■ **Required work**: Across all entries below, how many lines include "RAPPORT"? Only the number, please.

■ **Excerpted records**:
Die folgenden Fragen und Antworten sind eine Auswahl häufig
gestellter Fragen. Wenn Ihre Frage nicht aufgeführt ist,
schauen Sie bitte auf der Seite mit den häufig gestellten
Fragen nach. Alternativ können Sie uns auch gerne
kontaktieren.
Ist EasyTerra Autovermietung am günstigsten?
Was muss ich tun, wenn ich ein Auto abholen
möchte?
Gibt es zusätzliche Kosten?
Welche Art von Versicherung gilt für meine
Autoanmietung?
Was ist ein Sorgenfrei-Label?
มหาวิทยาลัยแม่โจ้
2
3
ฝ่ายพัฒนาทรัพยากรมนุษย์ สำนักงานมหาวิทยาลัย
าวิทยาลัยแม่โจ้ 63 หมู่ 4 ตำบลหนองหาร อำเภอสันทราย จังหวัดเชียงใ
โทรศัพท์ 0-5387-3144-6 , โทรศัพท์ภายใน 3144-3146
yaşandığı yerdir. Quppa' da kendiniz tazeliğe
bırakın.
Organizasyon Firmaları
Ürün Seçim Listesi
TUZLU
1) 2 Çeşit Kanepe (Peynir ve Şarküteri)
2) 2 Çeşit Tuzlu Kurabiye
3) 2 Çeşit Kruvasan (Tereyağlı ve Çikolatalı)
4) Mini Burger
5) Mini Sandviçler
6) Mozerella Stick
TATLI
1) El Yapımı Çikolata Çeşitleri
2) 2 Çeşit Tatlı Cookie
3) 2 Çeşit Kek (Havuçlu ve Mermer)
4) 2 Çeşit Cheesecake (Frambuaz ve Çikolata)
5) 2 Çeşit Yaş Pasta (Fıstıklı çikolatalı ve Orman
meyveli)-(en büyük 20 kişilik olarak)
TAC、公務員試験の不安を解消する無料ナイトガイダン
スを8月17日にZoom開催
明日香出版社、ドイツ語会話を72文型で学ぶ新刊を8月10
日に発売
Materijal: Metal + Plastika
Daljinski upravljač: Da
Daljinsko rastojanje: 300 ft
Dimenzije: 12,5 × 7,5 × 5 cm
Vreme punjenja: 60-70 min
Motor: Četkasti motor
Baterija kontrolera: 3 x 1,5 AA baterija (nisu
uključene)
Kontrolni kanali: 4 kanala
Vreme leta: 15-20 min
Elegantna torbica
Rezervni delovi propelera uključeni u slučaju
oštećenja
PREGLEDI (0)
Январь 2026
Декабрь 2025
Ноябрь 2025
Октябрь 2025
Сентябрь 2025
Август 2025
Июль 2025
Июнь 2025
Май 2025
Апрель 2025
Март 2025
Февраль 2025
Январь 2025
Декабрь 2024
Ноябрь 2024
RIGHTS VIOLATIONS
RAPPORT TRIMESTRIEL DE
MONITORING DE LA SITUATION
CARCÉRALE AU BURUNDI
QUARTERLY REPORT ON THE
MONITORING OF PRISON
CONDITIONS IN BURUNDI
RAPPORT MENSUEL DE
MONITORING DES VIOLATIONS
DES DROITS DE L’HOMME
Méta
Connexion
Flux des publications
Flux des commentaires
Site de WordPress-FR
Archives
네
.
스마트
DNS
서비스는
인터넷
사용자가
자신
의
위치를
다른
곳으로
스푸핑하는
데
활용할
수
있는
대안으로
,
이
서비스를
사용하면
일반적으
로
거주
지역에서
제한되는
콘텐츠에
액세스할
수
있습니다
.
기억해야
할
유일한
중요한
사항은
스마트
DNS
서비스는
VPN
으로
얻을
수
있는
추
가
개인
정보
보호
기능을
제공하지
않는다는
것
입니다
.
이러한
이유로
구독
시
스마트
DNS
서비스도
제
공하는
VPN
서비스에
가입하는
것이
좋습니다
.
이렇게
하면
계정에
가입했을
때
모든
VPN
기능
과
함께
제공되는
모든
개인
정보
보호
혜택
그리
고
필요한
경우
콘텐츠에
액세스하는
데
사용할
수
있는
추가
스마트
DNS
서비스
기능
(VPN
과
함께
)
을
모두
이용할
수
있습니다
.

■ **Answer to this task**: 2